La mission de contrôle a également relevé que l’utilisation des crédits du Fonds de développement rural de mise en valeur des terres agricoles n’a pas été conforme aux objectifs du programme, notamment en matière d’augmentation des surfaces agricoles utiles. « Des actions portant sur la fourniture de semence de pomme de terre et d’engrais, non éligibles au fonds de mise en valeur, objet de plusieurs contrats et bons de commande ont été ainsi prises en charge sur les ressources du fonds, et ce, pour un montant de 128 557 424,35 DA, alors qu’elles devaient être normalement financées par les bénéficiaires de la concession, certaines actions ont bénéficié d’un financement sur le fonds sans pour autant qu’elles soient prévues et autorisées par les décisions de projets et encore moins validées par le comité ad hoc. Il s’agit entre autres de l’acquisition de 16 groupes électrogènes pour un montant de 24 579 553,42 DA et de kits d’aspersion d’une valeur de 711 918 615,43 DA. » Pour les enquêteurs de la Cour des comptes, l’acquisition de ces équipements par la GCA auprès de Ethyag, Rebaïne Samir, Bougarne Boufeldja et Trabassam « a été à l’évidence décidée dans le but d’assurer à ces dernières un plan de charge plutôt que de répondre aux besoins des différents projets retenus. D’ailleurs, la majorité du matériel acquis entre 2001 et 2004 demeure non utilisée et reste en souffrance au niveau de certaines APC et de ce fait exposée au vol ». Le montant global des engagements de l’espèce contracté par la GCA sur le fonds au niveau de 71 périmètres, répartis à travers 17 wilayas, a été évalué à 7 756 306 278,77 DA sur une donation financière de l’Etat de 9 396 474 962 DA. Les décaissements relatifs aux travaux réalisés, indique-t-on dans le rapport, a atteint au 31 juillet 2007 la somme de 4 683 166 049,94 DA. Situation qui a eu pour conséquence « une déperdition de l’effort d’investissement consenti sur les fonds publics, une absence de contribution des concessionnaires dans le financement de certaines actions prévues dans les projets, l’exposition des investissements réalisés aux risques de dégradation, de destruction et de vol ».

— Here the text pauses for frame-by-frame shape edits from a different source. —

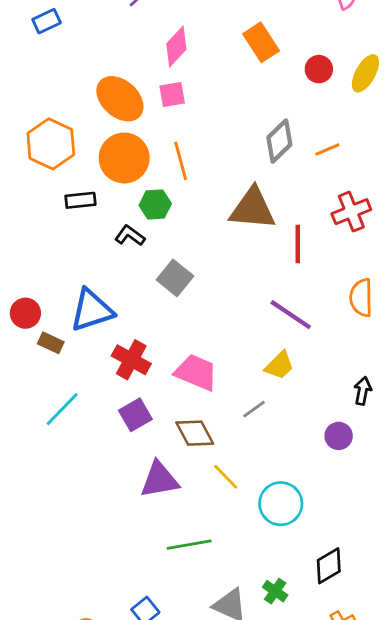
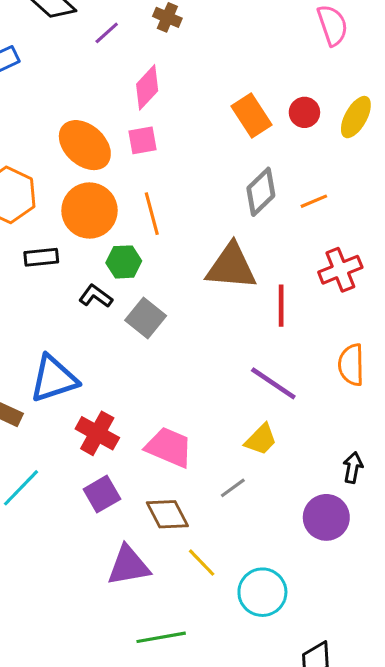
orange rectangle: (261, 42) -> (252, 115), moved
gray square: (175, 278) -> (146, 318), moved
purple circle: (339, 436) -> (326, 517), size x1.5

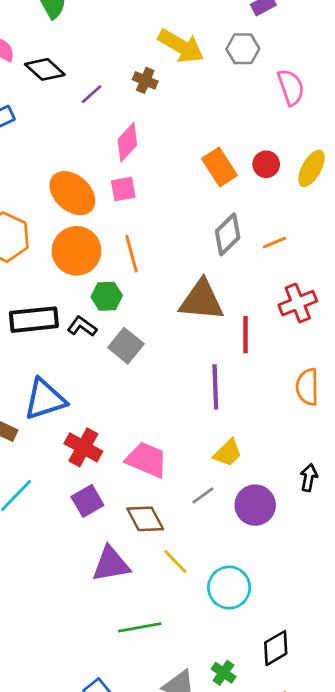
black rectangle: (41, 257) -> (34, 320), moved, size x1.6
purple line: (273, 383) -> (215, 387), moved, turned 54
purple circle: (326, 517) -> (255, 505), moved

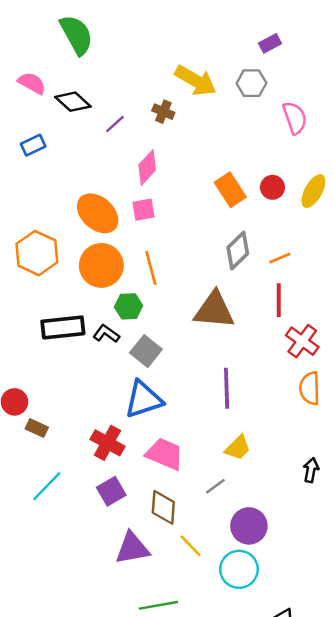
red cross: (298, 303) -> (302, 341), moved, turned -32
red line: (246, 335) -> (279, 300), moved
blue triangle: (45, 399) -> (143, 399), moved
purple circle: (255, 505) -> (249, 526), moved
brown diamond: (145, 519) -> (163, 507), turned 32

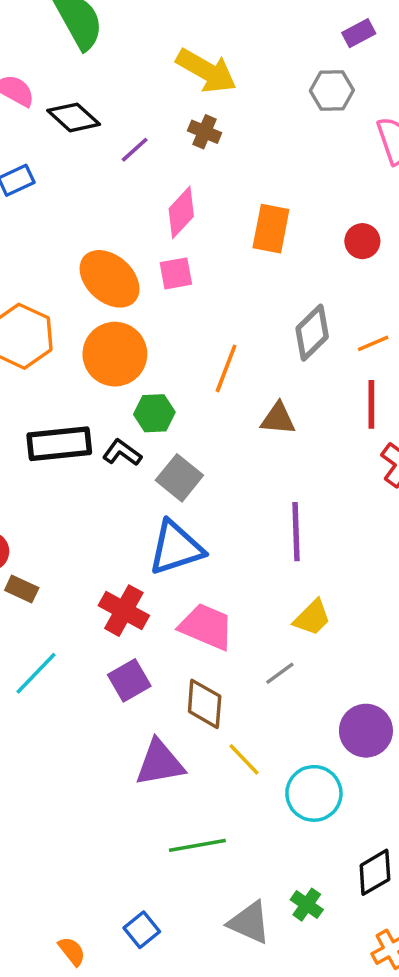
yellow arrow: (196, 81) -> (206, 71), moved
orange rectangle: (230, 190) -> (271, 229), moved, turned 44
orange line: (151, 268) -> (226, 368), moved, turned 36
brown triangle: (214, 310) -> (278, 419), size x0.6
purple circle: (249, 526) -> (366, 731), moved

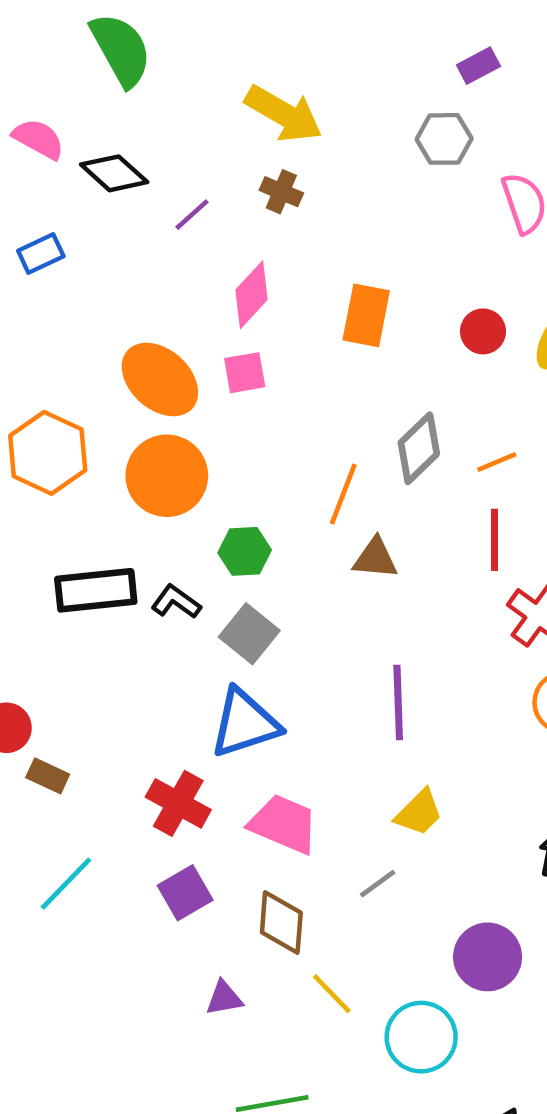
orange line: (226, 368) -> (343, 494), moved
green hexagon: (154, 413) -> (245, 551), moved
purple triangle: (160, 763) -> (224, 998), size x0.6

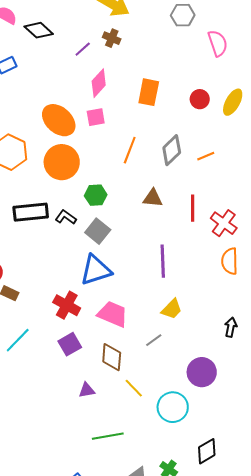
purple line: (192, 215) -> (83, 49), moved
orange line: (343, 494) -> (130, 150), moved
red line: (494, 540) -> (193, 208), moved

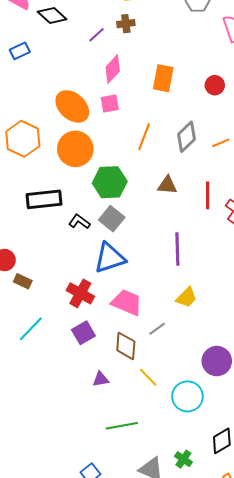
brown cross: (112, 38) -> (126, 24), turned -30
green hexagon: (96, 195) -> (110, 182), size x1.5
black L-shape: (66, 217) -> (79, 222), moved
gray line: (154, 340) -> (157, 329), moved

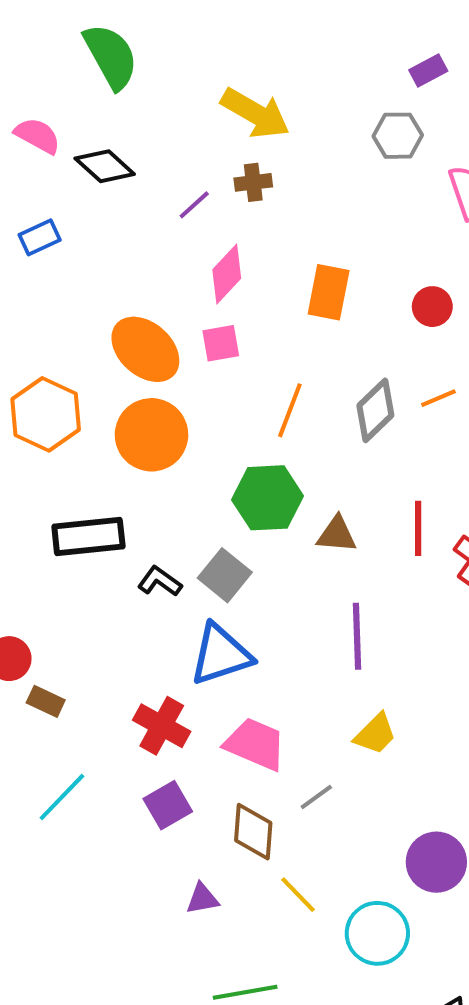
orange line: (221, 143) -> (438, 398), moved
green hexagon: (110, 182) -> (267, 498), moved
brown triangle: (167, 185) -> (337, 534), moved

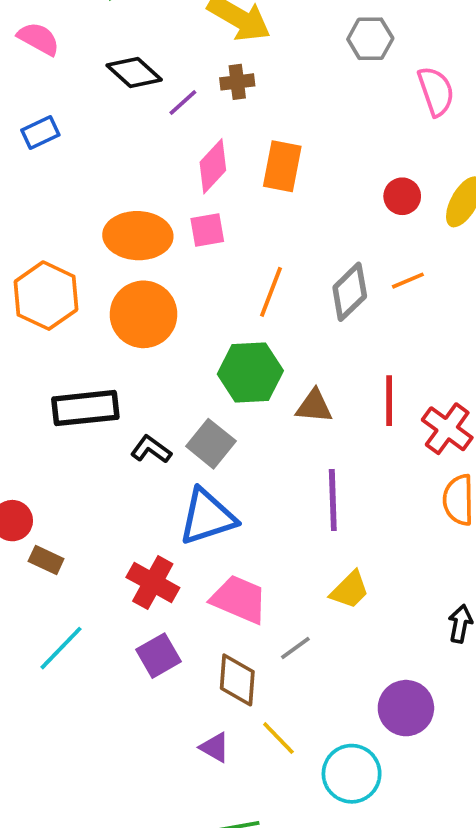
black diamond: (105, 166) -> (134, 73), moved
orange rectangle: (329, 292) -> (282, 166), moved
orange ellipse: (145, 349) -> (138, 236), turned -40
purple triangle: (202, 899) -> (215, 747), moved, turned 40

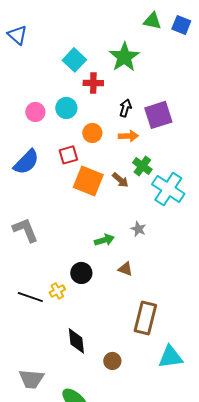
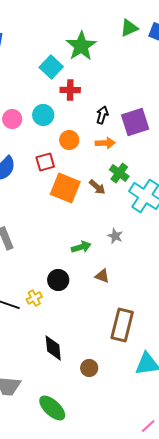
green triangle: (152, 21) -> (129, 28), turned -36
green star: (124, 57) -> (81, 46), moved

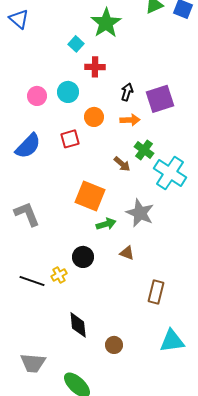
cyan square: (51, 67) -> (76, 44), size x0.7
orange square: (65, 188) -> (90, 196), moved
gray star: (115, 236) -> (140, 213), size x1.8
brown rectangle: (122, 325) -> (156, 292), moved, size x0.7

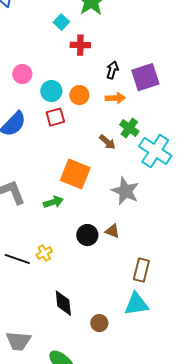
cyan circle: (68, 92) -> (51, 91), moved
green arrow: (106, 224) -> (53, 202), moved
black circle: (83, 257) -> (87, 235), moved
cyan triangle: (172, 341) -> (136, 304), moved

A ce titre, la Cour des comptes a rappelé que la GCA a été dans de nombreux cas contrainte de reprendre à son compte certains travaux déjà réalisés et payés, en citant comme exemple 11 projets dans la wilaya d’El Oued, qui ont induit une dépense supplémentaire d’un montant global de 361 957 248 DA. Après avoir mis en exergue le déficit flagrant en matière de contrôle interne dans les traitements des dossiers, la Cour des comptes a appelé le ministre de l’Agriculture à prendre les mesures appropriées pour remédier à la situation jugée préjudiciable. Ainsi, l’expertise confirme clairement les graves anomalies ayant entaché la gestion de la GCA, et pour laquelle la justice s’est autosaisie au début de cette année, puisque le parquet de Djelfa a déjà convoqué 137 personnes dont plus de 70 ont déjà été entendues. Parmi celles-ci, 7 ont déjà été mises sous mandat de dépôt dont l’ex-PDG de la GCA et l’ex-directeur technique, alors que 8 autres ont été placées sous contrôle judiciaire dont des entrepreneurs et deux mandats d’arrêt ont été lancés contre deux autres en fuite. A signaler que parmi les personnes citées à comparaître, figure l’ex-président de l’APN, Mohamed Saâdani, en tant que bénéficiaire d’un financement d’un projet d’agriculture dans la région.